Antoine Lavalette, SJ (also de La Valette, and born Valete; 26 October 1708 – 13 December 1767) was a French Jesuit priest and missionary known for his slaveholding. In 1741 he was sent to the Caribbean island of Martinique. In 1753, he was named superior of the Martinique mission. His impecunious investments and commercial speculation led to large debts. Lavalette owned large plantations and 400 African slaves. He was accused, but never prosecuted, of torturing and murdering four slaves.

Lavalette resigned from the Jesuits in 1762. The debts incurred by Lavalette resulted in the seizure of much of the Jesuit's property in France and the "Lavalette affair" was a factor in the French Parliament's ban of the Jesuits from France in 1764.

==Martinique==
In 1741, Lavalette, a Jesuit priest, was assigned to foreign missions. In 1742 he arrived on the Caribbean island of Martinique, a French colony with an economy dominated by large plantations growing coffee, sugar cane and other crops for export. Martinique had a population of 80,000 of whom 65,000 were African slaves and the remainder mostly French. In 1753, Lavalette became superior general of the Jesuit's Martinique Mission.

Lavalette attempted to expand the mission's revenues by investments. He purchased rental properties and in 1748 a plantation with 18 African slaves on the nearby island of Dominica. Soon, he had more than 200 slaves working on Jesuit-owned plantations on Martinique and another 194 slaves working on Dominica. The Jesuits were one of the largest land owners and slaveholders in the Caribbean. Rather than seeing slaves as potential converts to Catholicism, Lavalette looked on them as investments, writing that a slave must recoup in production his purchase price in five years and also contribute to the expenses of running the plantation.
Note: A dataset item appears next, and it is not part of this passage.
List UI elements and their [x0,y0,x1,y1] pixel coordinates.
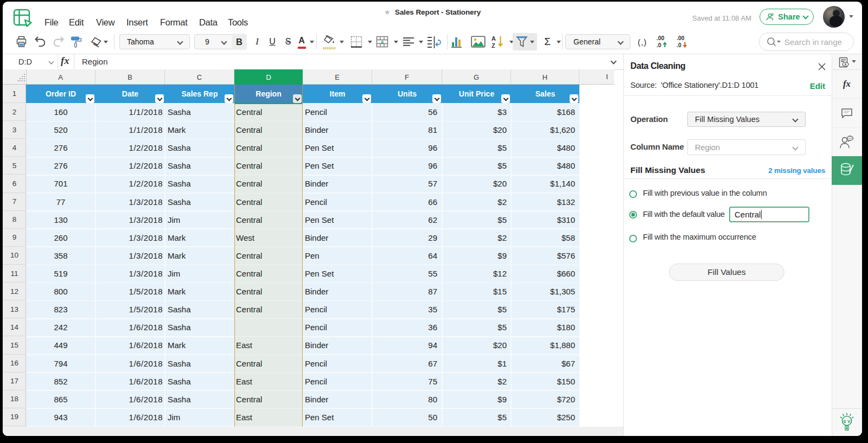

The Jesuits had a lengthy history of dealing with slavery in their foreign missions. In the 16th century, Jesuit superiors generally forbade slavery in missions, but their injunctions were largely ignored. In the 17th century, several Jesuit theologians wrote justifications of slavery and dissenters were silenced or punished. By Lavalette's time the Jesuits owned more than 20,000 slaves worldwide, most of them in the Americas. Although some Jesuits dissented, other Jesuits approved of torture and corporeal punishment for slaves. In the Caribbean, the Jesuits participated in "an exploitative labor system built on fear." The African slaves far outnumbered plantation owners. The owners feared slave revolts and resorted to violence to control their slaves.

===Business endeavors===
In 1751, Lavalette began accepting deposits of funds from planters in exchange for commercial paper by which their deposits could be redeemed in Paris or Marseille. He was paid for this service in kind by cash crops or, in at least one case, by slaves. He also borrowed money and issued as payment lettres de change which could also be redeemed in France. In 1754 he was ordered to return to France to justify his commercial activities. When he returned to Martinique in 1755, his plantations had deteriorated. He began borrowing more money based on lettres de change. In 1756, his most important agent in France went bankrupt because they were unable to redeem the lettres de change Lavallete had issued to his creditors. The Jesuits in France attempted to pay the growing number of Lavalette's creditors and ordered an investigation of his business practices. Meanwhile, the Seven Years' War with England impoverished Martinique which was unable to export its products to France.

===Investigations===
In 1761, as the Seven Years' War was winding down, Jean-François de la Marche, a Jesuit visitor, journeyed to Martinique to investigate Lavalette. He found evidence that Lavalette had been responsible for torturing and killing four enslaved men and women. In justification, Lavalette said there were sorcerers and poisoners among the slaves. De la Marche was shocked, but "for Lavalette, accustomed to the sovereignty of the planter class, it was a rational response to a perceived threat from below." De la Marche's report of torture and killings by Lavalette came to the attention of Superior General Lorenzo Ricci who concluded that Lavalette was guilty of homicide, but did not order his punishment for that crime. However, Lavalette was ordered to return to Europe, convicted by the Jesuits of "profane commerce" and removed from his position. Lavalette resigned from the Jesuits in 1762. Other than Ricci's mention, the story of Lavalette's murders was ignored by the Jesuits until 1996 when a researcher uncovered de la Marche's report.

==Aftermath==
The "Lavalette Affair" created a crisis for the Jesuits in France. By 1762, The debts Lavalette incurred totaled 6.2 million livres amounting to two-thirds of all the Jesuit's debt worldwide. Although they attempted to satisfy their creditors, the French parliament in 1762 ruled against the Jesuits and confiscated 38 of their 124 schools in France. In 1764, the parliament dissolved the Jesuit order in France and its colonies, halting the work of 3,330 French Jesuits. Lavalette died in 1767. The Jesuits did not return to work in France until 1814.